:: Study material ::

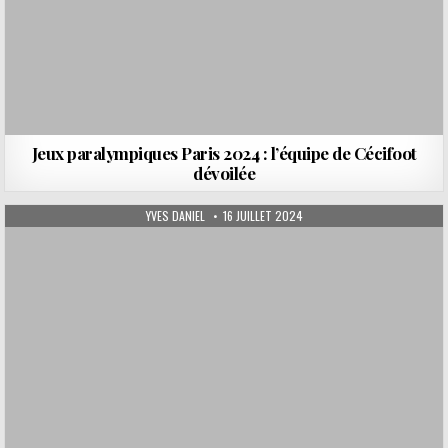
Jeux paralympiques Paris 2024 : l’équipe de Cécifoot
dévoilée
AUTHOR:
PUBLISHED DATE:
YVES DANIEL
16 JUILLET 2024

:::

Write the records above out again exactly, with no pictures in your copy.

Jeux paralympiques Paris 2024 : l’équipe de Cécifoot
dévoilée
AUTHOR:
PUBLISHED DATE:
YVES DANIEL
16 JUILLET 2024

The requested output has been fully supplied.